The images darkened and vanished and when they were gone they took with them all memory of having been there. In the tenth of a second after experiencing this multidimensional lifetime review, Midshipman Anthony Michael Pacino remembered none of it. He shook his head, having returned to the moment after being confused for an instant, a mental discontinuity nagging at his consciousness, as if he had blacked out for a fraction of a second. Adrenaline flooded him, his tongue coppery, his heart jack hammering in his chest.
He had to go, he had to pull the carbon dioxide cylinder trigger and head for the surface. He was reaching for it with one hand, the other on the hatch ring, when something seemed terribly wrong. He was not sure he could explain what was happening even to himself, but instead of pulling the pin on the emergency inflation bottle, he reached downward into the blackness of the escape trunk, to the inside of the hatch seating surface, and pulled himself back inside the escape trunk, then grasped the operating wheel and wrenched the hatch off its open latch and pulled it toward his body, ducking beneath it. The heavy steel of the hatch pushed him back into the flooded escape trunk. The hatch thumped metallically on the seating surface. He spun the operating mechanism and closed it.
Lack of oxygen was making him dizzy, and he knew he was about to open his mouth and inhale water, and then he would die here, in the flooded escape trunk, alone. He reached over his head and found the top of the air bottle manifold, where the rubber hose of the regulator emerged, and followed it down until he reached the regulator. He plugged it into his mouth and punched the purge button. If nothing happened he was a dead man, and he would drown. What would it be like to die a death by drowning, he wondered. He wouldn’t have to wonder for long, he knew. But he could feel the regulator vibrate with the air bubbles pouring out of it. It was time to try to inhale.

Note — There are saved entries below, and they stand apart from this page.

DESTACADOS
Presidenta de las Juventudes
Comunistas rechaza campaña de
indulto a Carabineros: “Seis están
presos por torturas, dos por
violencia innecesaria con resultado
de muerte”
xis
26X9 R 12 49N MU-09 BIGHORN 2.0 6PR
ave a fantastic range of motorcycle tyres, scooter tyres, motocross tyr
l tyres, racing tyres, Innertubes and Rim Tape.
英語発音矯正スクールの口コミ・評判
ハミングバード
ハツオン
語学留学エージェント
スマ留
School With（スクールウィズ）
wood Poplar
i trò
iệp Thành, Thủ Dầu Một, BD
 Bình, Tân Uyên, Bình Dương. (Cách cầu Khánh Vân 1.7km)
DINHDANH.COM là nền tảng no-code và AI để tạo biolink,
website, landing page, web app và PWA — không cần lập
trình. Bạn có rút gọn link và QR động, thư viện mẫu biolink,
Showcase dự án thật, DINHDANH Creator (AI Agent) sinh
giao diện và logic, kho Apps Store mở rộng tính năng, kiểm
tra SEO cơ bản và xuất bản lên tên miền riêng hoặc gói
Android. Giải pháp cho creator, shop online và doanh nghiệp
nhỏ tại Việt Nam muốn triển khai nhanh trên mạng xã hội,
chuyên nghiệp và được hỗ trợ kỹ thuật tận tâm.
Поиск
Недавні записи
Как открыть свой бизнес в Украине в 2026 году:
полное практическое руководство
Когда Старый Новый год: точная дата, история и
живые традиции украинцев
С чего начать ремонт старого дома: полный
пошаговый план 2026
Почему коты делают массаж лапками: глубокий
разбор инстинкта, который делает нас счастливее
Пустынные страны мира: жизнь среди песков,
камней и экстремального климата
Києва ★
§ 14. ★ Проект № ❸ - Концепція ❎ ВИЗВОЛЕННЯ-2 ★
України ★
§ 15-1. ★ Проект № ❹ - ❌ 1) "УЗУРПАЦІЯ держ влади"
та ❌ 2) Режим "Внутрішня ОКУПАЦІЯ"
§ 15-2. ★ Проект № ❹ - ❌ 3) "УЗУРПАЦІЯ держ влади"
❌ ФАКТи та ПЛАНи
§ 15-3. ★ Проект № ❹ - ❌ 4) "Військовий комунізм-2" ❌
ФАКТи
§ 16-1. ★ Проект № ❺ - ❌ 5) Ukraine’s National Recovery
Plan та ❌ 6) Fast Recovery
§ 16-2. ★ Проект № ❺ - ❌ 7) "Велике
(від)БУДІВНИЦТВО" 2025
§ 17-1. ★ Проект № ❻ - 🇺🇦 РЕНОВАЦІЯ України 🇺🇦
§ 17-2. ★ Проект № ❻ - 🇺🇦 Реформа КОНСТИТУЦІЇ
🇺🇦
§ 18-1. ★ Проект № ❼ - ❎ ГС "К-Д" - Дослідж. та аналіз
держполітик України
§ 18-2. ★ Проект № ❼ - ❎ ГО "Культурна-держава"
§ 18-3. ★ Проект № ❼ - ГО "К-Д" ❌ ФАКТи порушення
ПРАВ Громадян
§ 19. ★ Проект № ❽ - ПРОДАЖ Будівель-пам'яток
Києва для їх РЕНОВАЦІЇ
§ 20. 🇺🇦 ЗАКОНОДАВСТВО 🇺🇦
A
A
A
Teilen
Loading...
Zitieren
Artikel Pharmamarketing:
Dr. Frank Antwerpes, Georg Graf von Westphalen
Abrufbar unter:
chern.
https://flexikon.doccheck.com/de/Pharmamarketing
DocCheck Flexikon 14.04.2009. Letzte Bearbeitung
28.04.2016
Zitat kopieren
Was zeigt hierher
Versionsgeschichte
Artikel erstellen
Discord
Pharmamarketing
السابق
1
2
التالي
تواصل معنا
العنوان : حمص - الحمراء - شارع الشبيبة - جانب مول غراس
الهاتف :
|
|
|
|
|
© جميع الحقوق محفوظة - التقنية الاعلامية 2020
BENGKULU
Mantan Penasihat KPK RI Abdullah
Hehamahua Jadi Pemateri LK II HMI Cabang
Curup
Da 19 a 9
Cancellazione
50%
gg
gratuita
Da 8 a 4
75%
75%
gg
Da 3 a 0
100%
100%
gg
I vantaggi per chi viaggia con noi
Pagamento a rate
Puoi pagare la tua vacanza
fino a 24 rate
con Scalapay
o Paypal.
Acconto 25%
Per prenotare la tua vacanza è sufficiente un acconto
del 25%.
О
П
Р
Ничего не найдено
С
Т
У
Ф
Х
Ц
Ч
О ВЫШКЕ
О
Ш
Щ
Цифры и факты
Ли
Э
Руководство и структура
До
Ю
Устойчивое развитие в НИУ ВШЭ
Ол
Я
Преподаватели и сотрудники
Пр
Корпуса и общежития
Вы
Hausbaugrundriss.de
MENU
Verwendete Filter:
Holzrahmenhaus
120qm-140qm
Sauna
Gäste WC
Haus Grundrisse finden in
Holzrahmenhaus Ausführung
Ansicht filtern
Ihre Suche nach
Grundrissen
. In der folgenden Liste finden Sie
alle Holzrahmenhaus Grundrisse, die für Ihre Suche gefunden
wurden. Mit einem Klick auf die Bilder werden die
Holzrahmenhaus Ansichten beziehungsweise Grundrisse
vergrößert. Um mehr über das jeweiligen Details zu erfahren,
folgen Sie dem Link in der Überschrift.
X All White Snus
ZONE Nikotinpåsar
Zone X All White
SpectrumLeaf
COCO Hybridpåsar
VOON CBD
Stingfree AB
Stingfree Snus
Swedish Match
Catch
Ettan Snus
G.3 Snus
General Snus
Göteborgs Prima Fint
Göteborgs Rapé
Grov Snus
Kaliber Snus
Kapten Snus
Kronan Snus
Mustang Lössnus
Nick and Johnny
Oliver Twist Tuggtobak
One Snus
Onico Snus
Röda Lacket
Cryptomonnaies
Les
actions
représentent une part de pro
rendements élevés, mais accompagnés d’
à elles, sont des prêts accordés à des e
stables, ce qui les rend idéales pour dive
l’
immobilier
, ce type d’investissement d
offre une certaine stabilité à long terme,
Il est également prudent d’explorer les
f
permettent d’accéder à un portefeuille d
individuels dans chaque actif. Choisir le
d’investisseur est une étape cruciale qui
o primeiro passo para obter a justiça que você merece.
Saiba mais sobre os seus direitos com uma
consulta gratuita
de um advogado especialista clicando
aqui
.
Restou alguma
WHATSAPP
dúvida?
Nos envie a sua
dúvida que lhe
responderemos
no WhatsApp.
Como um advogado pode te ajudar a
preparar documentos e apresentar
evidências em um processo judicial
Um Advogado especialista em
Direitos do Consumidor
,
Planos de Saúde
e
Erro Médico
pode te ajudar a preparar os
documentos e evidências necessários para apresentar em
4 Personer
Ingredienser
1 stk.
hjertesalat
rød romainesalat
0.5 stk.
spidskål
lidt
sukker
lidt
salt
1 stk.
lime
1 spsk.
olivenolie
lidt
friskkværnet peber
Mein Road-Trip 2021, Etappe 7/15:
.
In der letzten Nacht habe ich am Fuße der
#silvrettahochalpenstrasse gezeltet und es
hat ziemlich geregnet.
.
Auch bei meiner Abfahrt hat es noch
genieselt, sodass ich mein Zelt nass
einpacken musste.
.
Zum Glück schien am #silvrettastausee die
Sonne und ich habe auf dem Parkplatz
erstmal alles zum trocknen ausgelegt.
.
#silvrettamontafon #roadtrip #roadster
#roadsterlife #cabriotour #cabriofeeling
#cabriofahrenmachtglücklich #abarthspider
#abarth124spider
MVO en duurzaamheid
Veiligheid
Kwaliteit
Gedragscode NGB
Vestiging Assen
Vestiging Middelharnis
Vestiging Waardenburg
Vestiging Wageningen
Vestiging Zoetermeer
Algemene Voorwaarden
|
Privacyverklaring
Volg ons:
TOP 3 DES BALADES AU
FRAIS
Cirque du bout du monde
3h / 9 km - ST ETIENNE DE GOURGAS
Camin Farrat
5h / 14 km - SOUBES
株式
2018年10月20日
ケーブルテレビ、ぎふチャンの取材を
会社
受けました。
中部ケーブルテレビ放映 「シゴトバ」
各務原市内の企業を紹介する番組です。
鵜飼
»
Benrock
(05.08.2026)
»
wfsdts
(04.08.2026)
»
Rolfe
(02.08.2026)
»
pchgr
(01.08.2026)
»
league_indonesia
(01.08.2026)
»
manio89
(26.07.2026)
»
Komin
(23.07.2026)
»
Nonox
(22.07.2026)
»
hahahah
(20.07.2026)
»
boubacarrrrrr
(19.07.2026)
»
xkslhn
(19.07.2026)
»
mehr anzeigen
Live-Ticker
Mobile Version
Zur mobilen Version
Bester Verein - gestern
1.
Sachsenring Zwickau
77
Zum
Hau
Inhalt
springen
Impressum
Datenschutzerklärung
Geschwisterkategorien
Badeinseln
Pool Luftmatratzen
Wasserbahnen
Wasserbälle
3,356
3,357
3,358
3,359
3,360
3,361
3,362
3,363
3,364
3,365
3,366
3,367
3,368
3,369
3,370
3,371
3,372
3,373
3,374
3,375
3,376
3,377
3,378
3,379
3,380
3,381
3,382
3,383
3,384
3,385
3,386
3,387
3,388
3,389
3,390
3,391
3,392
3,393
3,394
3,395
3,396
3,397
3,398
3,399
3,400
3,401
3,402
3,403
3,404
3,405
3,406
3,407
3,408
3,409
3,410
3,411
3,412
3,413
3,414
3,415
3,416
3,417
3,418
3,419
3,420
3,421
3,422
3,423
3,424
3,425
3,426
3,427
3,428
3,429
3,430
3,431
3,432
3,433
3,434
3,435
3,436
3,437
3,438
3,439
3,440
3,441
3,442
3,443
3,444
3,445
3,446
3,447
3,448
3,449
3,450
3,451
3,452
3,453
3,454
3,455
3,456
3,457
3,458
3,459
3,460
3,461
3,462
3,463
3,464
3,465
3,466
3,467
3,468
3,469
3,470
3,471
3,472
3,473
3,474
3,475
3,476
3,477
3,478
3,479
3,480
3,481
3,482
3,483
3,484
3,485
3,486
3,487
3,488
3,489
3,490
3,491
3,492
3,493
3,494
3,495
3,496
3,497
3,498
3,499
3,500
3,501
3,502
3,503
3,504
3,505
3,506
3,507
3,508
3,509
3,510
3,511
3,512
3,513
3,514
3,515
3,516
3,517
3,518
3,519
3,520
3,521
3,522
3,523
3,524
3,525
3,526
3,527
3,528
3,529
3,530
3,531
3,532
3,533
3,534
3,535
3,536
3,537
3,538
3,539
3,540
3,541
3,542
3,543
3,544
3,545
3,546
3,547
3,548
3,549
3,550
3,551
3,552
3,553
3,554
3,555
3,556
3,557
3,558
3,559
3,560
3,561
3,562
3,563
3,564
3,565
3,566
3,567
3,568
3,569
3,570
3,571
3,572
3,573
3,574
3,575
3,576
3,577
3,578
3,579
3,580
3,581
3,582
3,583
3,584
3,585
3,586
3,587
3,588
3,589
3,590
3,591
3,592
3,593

If he pulled in water instead of air, his conscious mind would shut down, leaving only a few miserable seconds of his reptilian brain to struggle against drowning.
Pacino inhaled, his eyes clamped tightly shut, but instead of deadly seawater, wonderful life-giving air came into his lungs, and he puffed ten breaths as if he had sprinted a mile. With the air came mental clarity and the realization that he had done something incredibly stupid, diving into the crippled submarine instead of lunging for the surface. But it was too late now, he told himself. He had to get below, to see if he could help the crew.